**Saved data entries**
┌────────
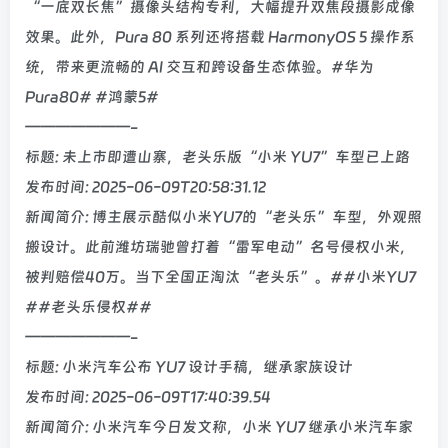
“一底双长焦”摄像头结构专利，大幅提升双焦段摄影成像
效果。此外，Pura 80 系列还将搭载 HarmonyOS 5 操作系
统，带来更流畅的 AI 交互和跨设备生态体验。#华为
Pura80# #鸿蒙5#
———————-
标题: 未上市即遭山寨，老头乐版“小米 YU7”车型已上路
发布时间: 2025-06-09T20:58:31.12
新闻简介: 博主展示酷似小米YU7的“老头乐”车型，外观照
搬设计。此前潍坊瑞驰曾打着“雷军电动”名号侵权小米，
被判赔偿40万。当下全国正淘汰“老头乐”。##小米YU7
##老头乐侵权##
———————-
标题: 小米汽车公布 YU7 设计手稿，继承家族设计
发布时间: 2025-06-09T17:40:39.54
新闻简介: 小米汽车今日发文称，小米 YU7 继承小米汽车家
└────────
**AIM OF THE TASK**
Give back every record above exactly as written, skipping each picture.

**TASK RESPONSE**
“一底双长焦”摄像头结构专利，大幅提升双焦段摄影成像
效果。此外，Pura 80 系列还将搭载 HarmonyOS 5 操作系
统，带来更流畅的 AI 交互和跨设备生态体验。#华为
Pura80# #鸿蒙5#
———————-
标题: 未上市即遭山寨，老头乐版“小米 YU7”车型已上路
发布时间: 2025-06-09T20:58:31.12
新闻简介: 博主展示酷似小米YU7的“老头乐”车型，外观照
搬设计。此前潍坊瑞驰曾打着“雷军电动”名号侵权小米，
被判赔偿40万。当下全国正淘汰“老头乐”。##小米YU7
##老头乐侵权##
———————-
标题: 小米汽车公布 YU7 设计手稿，继承家族设计
发布时间: 2025-06-09T17:40:39.54
新闻简介: 小米汽车今日发文称，小米 YU7 继承小米汽车家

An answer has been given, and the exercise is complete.